:: Work required ::
All lines from the one containing "zawiera 23% VAT, bez kosztów dostawy" to the end of the entries below must be output exactly, and no other lines.

(Dataset excerpts)
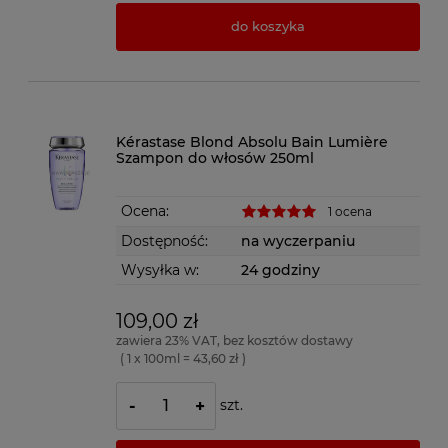
do koszyka
Kérastase Blond Absolu Bain Lumière
Szampon do włosów 250ml
Ocena:
1 ocena
Dostępność:
na wyczerpaniu
Wysyłka w:
24 godziny
109,00 zł
zawiera 23% VAT, bez kosztów dostawy
( 1 x 100ml = 43,60 zł )
szt.
-
+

:: Solution ::
zawiera 23% VAT, bez kosztów dostawy
( 1 x 100ml = 43,60 zł )
szt.
-
+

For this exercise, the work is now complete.